Friday, January 3rd, 2020 07:47 |
Black Rhinos at a conservancy in Laikipia county. COURTESY

Kenya ranks third with the highest number of rhinos in the world, a feat attributed to reduced levels of poaching of iconic species by over 90 per cent in the last six years. 

According to the Kenya Wildlife Service (KWS), the rhino population stands at more than 1,000—the third largest country population in the world. South Africa and India take the top two spots.

KWS revealed that the country ranks position four in elephant population at more than 34,000. 

Botswana remains the continent’s elephant stronghold, with 130,000 animals, concentrated along the Chobe and Savuti River systems in the north and in the vast wetland oasis of the Okavango Delta.

Zimbabwe showed the second highest number of elephants—83,000—mostly along the Zambezi River and in Hwange National Park.

Overall, Zimbabwe’s elephant  population has dropped 10 per cent since 2005.

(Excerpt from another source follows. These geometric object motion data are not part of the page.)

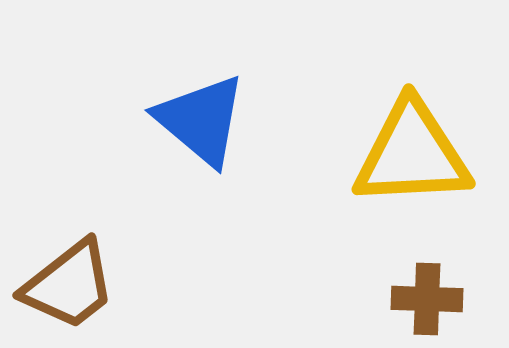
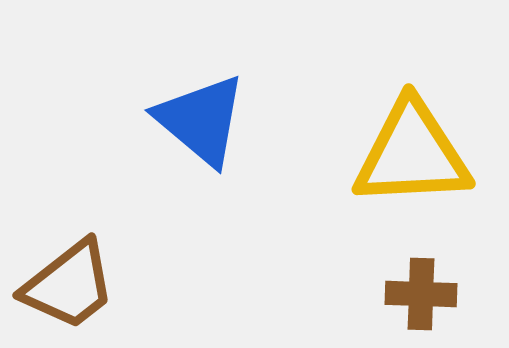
brown cross: moved 6 px left, 5 px up
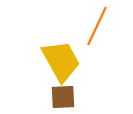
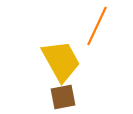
brown square: rotated 8 degrees counterclockwise
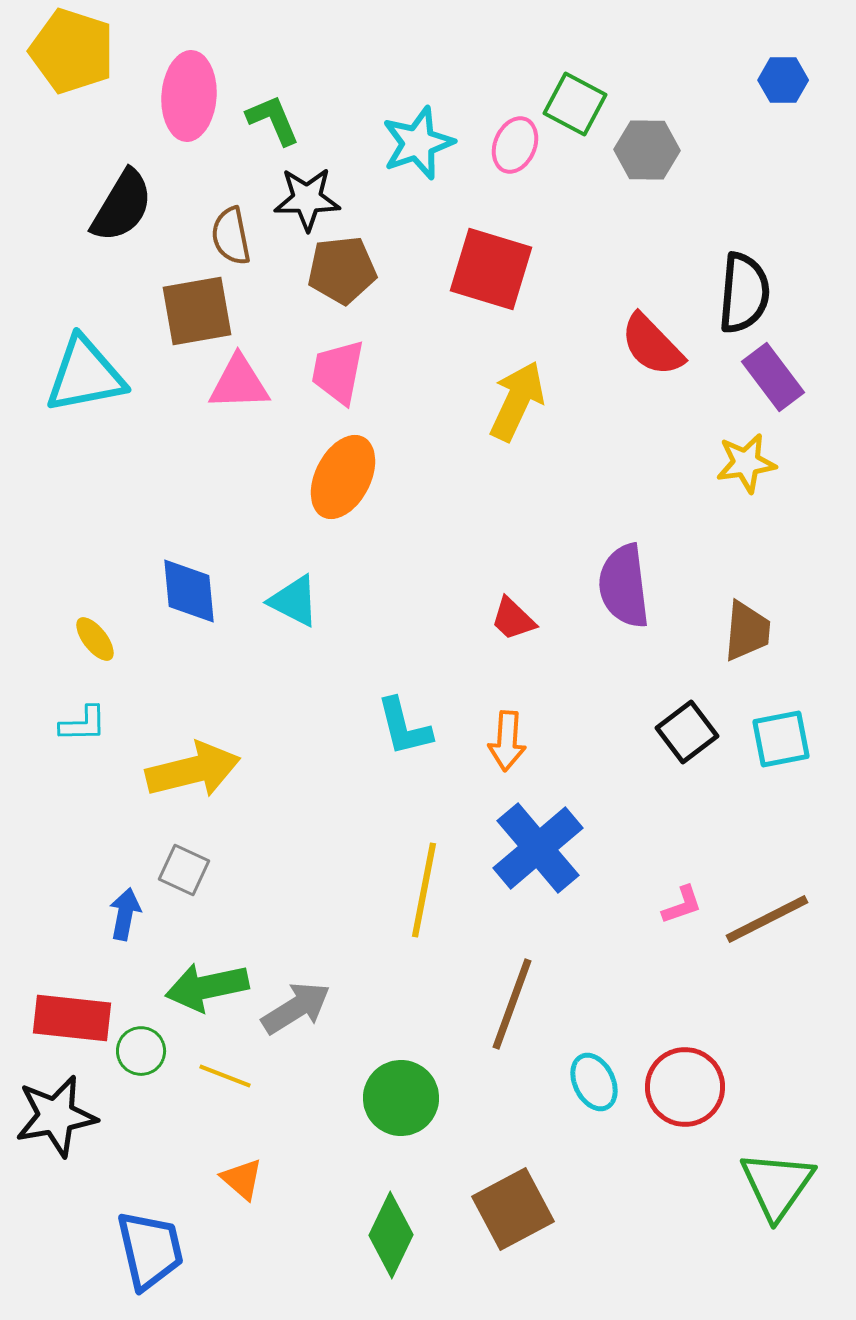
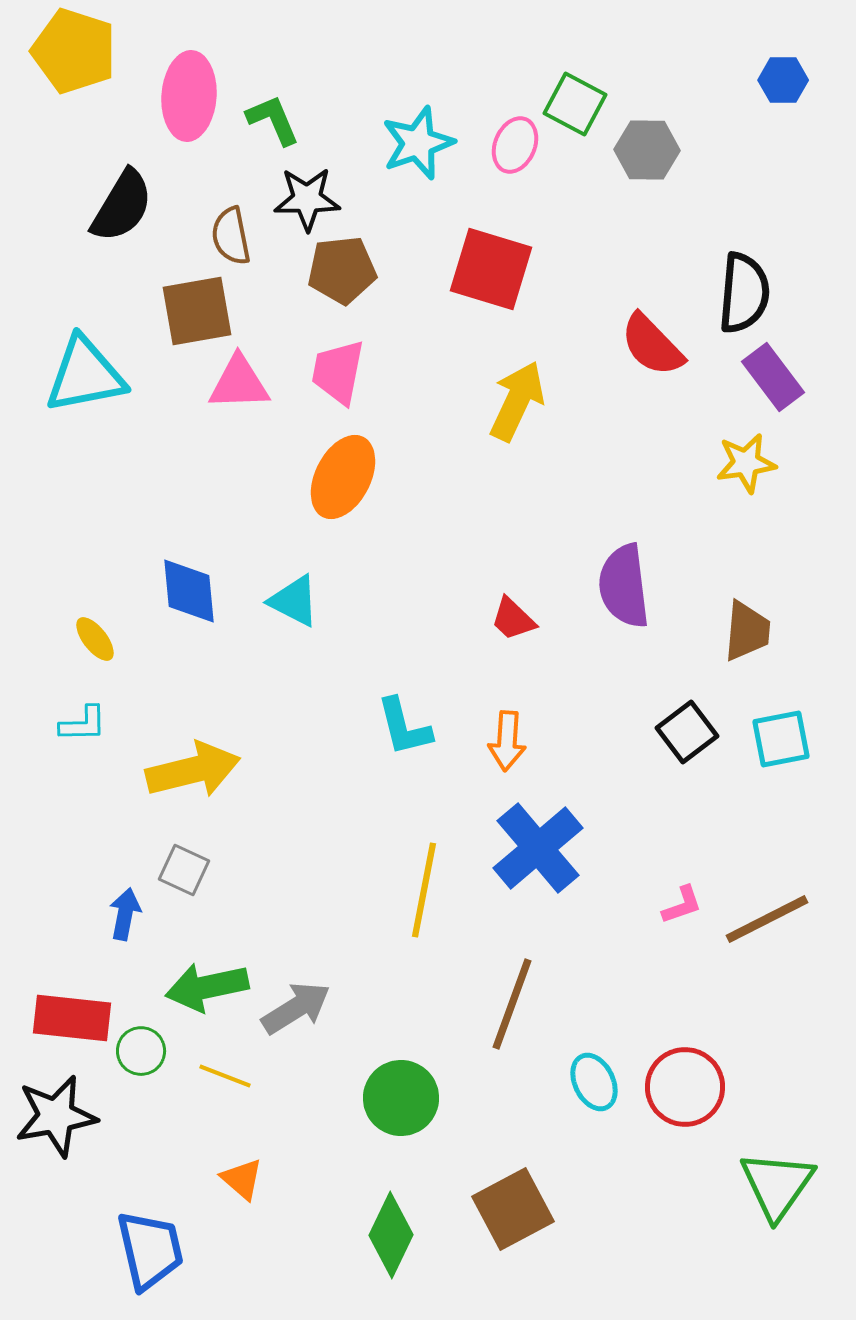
yellow pentagon at (72, 51): moved 2 px right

Tanzania ranks third with a population of 32,871 elephants.

Punitive laws

In a statement on the status of elephants and rhinos in the country, KWS Director General Brigadier (Retired) John Waweru attributed punitive laws as the reason for drop in poaching.

“The Wildlife Conservation and Management Act, 2013 was amended in 2019 to provide for more punitive measures for wildlife offences,” said Waweru.

Waweru said elephant poaching trend has been on the decline, adding that in 2012 there were 384 elephant poaching cases but in 2018 the number went down to 38.

“The same has been recorded in rhino poaching where in 2012, there were 30 rhino killed and the number has reduced to a single digit of four in 2018,” said Waweru.

He added that to prevent and combat wildlife crime, and in particular poaching and trafficking in wildlife species and their products, KWS has established and strengthened specialised security units.

They have been deployed throughout the country, which include the Canine Unit that helps sniff wildlife products/tracking wildlife offenders and Prosecution Unit for wildlife-related offences. 

“To strengthen law enforcement, KWS works very closely with other law enforcement agencies in all matters of wildlife security at local, regional and international arena,” he added.

Threat to wildlife

Waweru, meanwhile, said though progress has been made, the country’s wildlife insecurity is characterised by international trade in trophies and meat, commercial poaching for bush meat and illegal wildlife trade.

“Human wildlife conflicts, bush meat trade and commercial poaching remains a substantial threat to wildlife conservation in Kenya and in the region,” he said. 

 Unfortunately, Waweru said, Kenya is a key transit hub within the region to international destinations. “Various wildlife products, mainly elephant ivory, rhino horn, pangolin scales are transited through our ports,” he said.

He said the application of strong and deterrent prison sentences have worked well to reduce poaching.

Regional collaboration

He added that regionally, cross-border collaboration with Tanzania has been in existence for more than two decades.

Similar collaboration with Uganda is also being strengthened to address crimes of trans-border nature.

Interpol and Lusaka Agreement Task Force are instrumental in facilitating, coordinating and offering support where crimes of international nature occur. 

To end human-wildlife conflict, Waweru said KWS has engagement forum with community to win the support in enhancing wildlife security.

“This initiative has focused on the youth, local elders and women especially in the Laikipia/Samburu ecosystem. As a result, elephant poaching and retaliatory killings have greatly reduced and the community is now sharing information with KWS,” he said.